Linking this concept closely with the problem, the cylinder's angular velocity at the bottom is determined by the relationship \(\omega = \frac{2}{R}\sqrt{\frac{gh}{3}}\). This result comes from balancing the initial potential energy with the energy forms at the bottom of the incline.

Conservation of Energy

The Conservation of Energy principle states that energy in a closed system is constant, meaning it can't be created or destroyed but can change forms. This principle is crucial in understanding rolling motion down an inclined plane.
In the given exercise, when the cylinder is at the top of the incline, it has maximum gravitational potential energy given by \(PE = mgh\). As it rolls down, this energy transforms into kinetic energy, split between translational kinetic energy and rotational kinetic energy.

• The total energy at the top is equal to the total energy at the bottom.
• Energy conservation allows us to derive the missing quantities using known variables.

By setting the initial potential energy equal to the sum of translational and rotational kinetic energies at the bottom, we can find the angular velocity. We demonstrated this by deriving the equation \(mgh = \frac{1}{2} mv^2 + \frac{1}{4} MR^2 \omega^2\).

Moment of Inertia

Moment of Inertia is a measure of an object's resistance to changes in its rotation. It plays a similar role in angular motion as mass does in linear motion.
In this exercise, the moment of inertia for a solid cylinder is expressed as \(I = \frac{1}{2} MR^2\). This equation is crucial for calculating the rotational kinetic energy of the cylinder.

• It depends on both the mass and the radius of the cylinder.
• Higher moment of inertia implies more resistance to changes in rotational speed.
• It's important for understanding how energy distributes between translational and rotational motion.

The moment of inertia directly affects the calculation of rotational kinetic energy, which plays a part in determining the cylinder's angular velocity when reaching the bottom of the inclined plane.

Inclined Plane

An Inclined Plane is a flat surface tilted at an angle to the horizontal. This setup introduces gravitational potential energy and influences the motion of rolling objects.
In our exercise, the cylinder rolls down this plane, gaining speed due to gravity. The height \(h\) of the incline plays a critical role as it affects the potential energy that converts into kinetic energy.

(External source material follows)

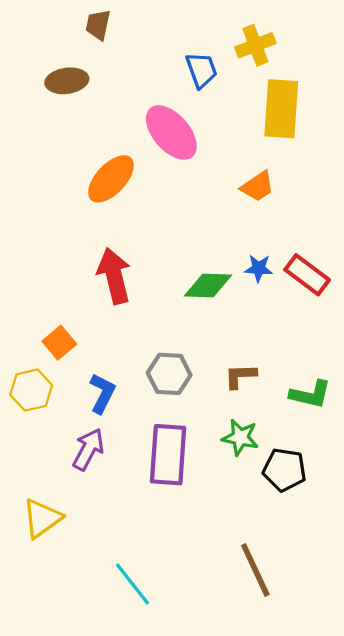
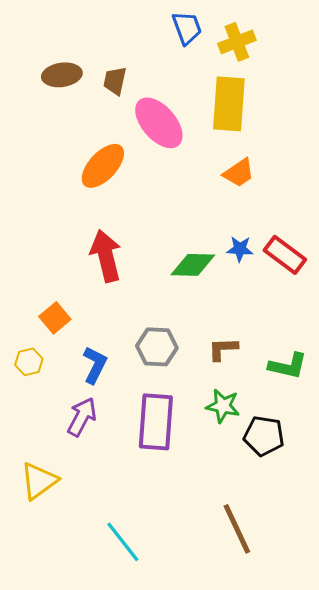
brown trapezoid: (98, 25) -> (115, 81), moved
blue trapezoid: (201, 70) -> (187, 28), moved
yellow rectangle: (281, 109) -> (229, 104), moved
yellow hexagon: (31, 390) -> (29, 362), size x0.7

• The steeper the inclined plane, the greater the acceleration of the object.
• The height of the plane directly affects the potential energy available for conversion into kinetic energies.
• The incline angle does not appear explicitly, but it impacts the gravitational force component acting along the plane which accelerates the cylinder.

In essence, the inclined plane enables us to analyze how gravitational potential energy transforms into motion-driven kinetic energies, both translational and rotational.

Rotational Kinetic Energy

Rotational Kinetic Energy is the energy due to an object's rotation and is calculated with \(KE_r = \frac{1}{2} I \omega^2\). It is a critical component when analyzing objects rolling down an inclined plane.
For the cylinder in this exercise, as it descends the slope, its rotational speed increases, which increases its rotational kinetic energy.

• It contributes to the total kinetic energy the cylinder has at the bottom of the inclined plane.
• Understanding rotational kinetic energy helps in connecting the moment of inertia and angular velocity with physical motion.
• It's a portion of the energy that initially started as gravitational potential energy at the top.

By recognizing how kinetic energy splits between translational and rotational forms, you can solve for the cylinder's angular velocity, a critical parameter in understanding its motion upon reaching the bottom.